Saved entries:
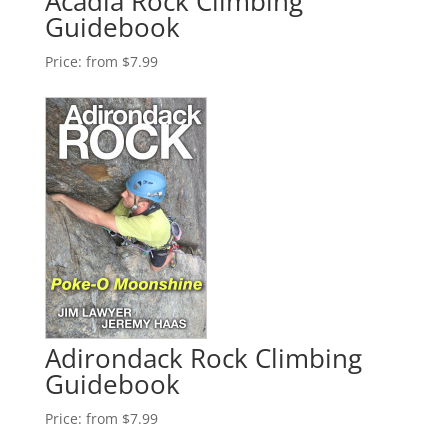
Acadia Rock Climbing
Guidebook
Price:
from $7.99
Adirondack Rock Climbing
Guidebook
Price:
from $7.99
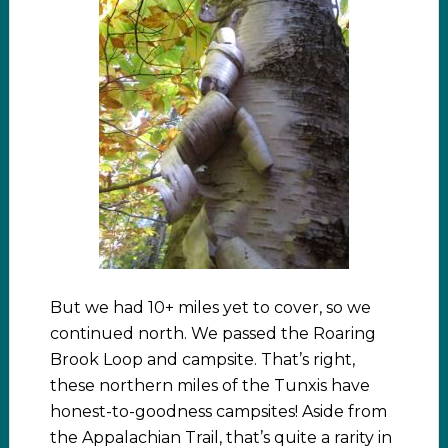
But we had 10+ miles yet to cover, so we
continued north. We passed the Roaring
Brook Loop and campsite. That’s right,
these northern miles of the Tunxis have
honest-to-goodness campsites! Aside from
the Appalachian Trail, that’s quite a rarity in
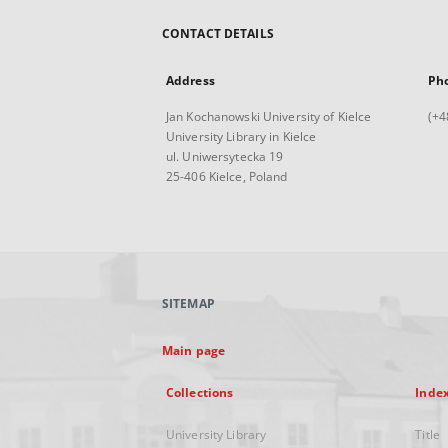
CONTACT DETAILS
Address
Ph
Jan Kochanowski University of Kielce
(+4
University Library in Kielce
ul. Uniwersytecka 19
25-406 Kielce, Poland
SITEMAP
Main page
Collections
Inde
University Library
Title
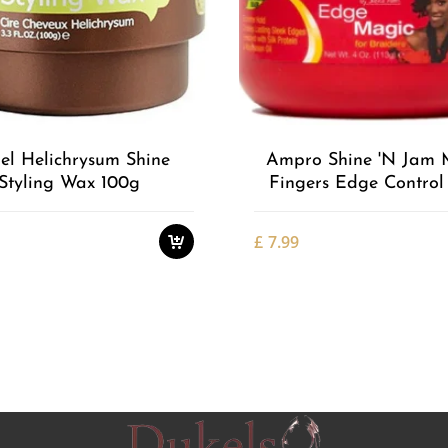
Add to
Wishlist
el Helichrysum Shine
Ampro Shine 'n Jam 
Styling Wax 100g
Fingers Edge Control
£
7.99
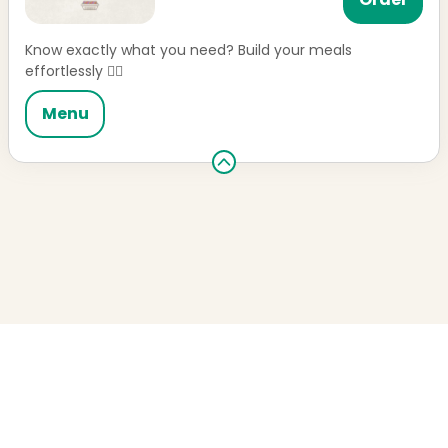
Know exactly what you need? Build your meals
effortlessly 👌🏼
Menu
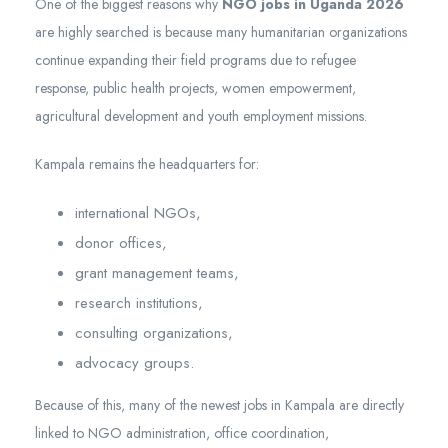
One of the biggest reasons why
NGO jobs in Uganda 2026
are highly searched is because many humanitarian organizations
continue expanding their field programs due to refugee
response, public health projects, women empowerment,
agricultural development and youth employment missions.
Kampala remains the headquarters for:
international NGOs,
donor offices,
grant management teams,
research institutions,
consulting organizations,
advocacy groups.
Because of this, many of the newest jobs in Kampala are directly
linked to NGO administration, office coordination,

WHAT IS REQUIRED – What's needed is an exact copy of every entry, minus the pictures.

RESPONSE FOR THIS EXERCISE –
Acadia Rock Climbing
Guidebook
Price:
from $7.99
Adirondack Rock Climbing
Guidebook
Price:
from $7.99
But we had 10+ miles yet to cover, so we
continued north. We passed the Roaring
Brook Loop and campsite. That’s right,
these northern miles of the Tunxis have
honest-to-goodness campsites! Aside from
the Appalachian Trail, that’s quite a rarity in
CONTACT DETAILS
Address
Ph
Jan Kochanowski University of Kielce
(+4
University Library in Kielce
ul. Uniwersytecka 19
25-406 Kielce, Poland
SITEMAP
Main page
Collections
Inde
University Library
Title
Add to
Wishlist
el Helichrysum Shine
Ampro Shine 'n Jam 
Styling Wax 100g
Fingers Edge Control
£
7.99
Know exactly what you need? Build your meals
effortlessly 👌🏼
Menu
One of the biggest reasons why
NGO jobs in Uganda 2026
are highly searched is because many humanitarian organizations
continue expanding their field programs due to refugee
response, public health projects, women empowerment,
agricultural development and youth employment missions.
Kampala remains the headquarters for:
international NGOs,
donor offices,
grant management teams,
research institutions,
consulting organizations,
advocacy groups.
Because of this, many of the newest jobs in Kampala are directly
linked to NGO administration, office coordination,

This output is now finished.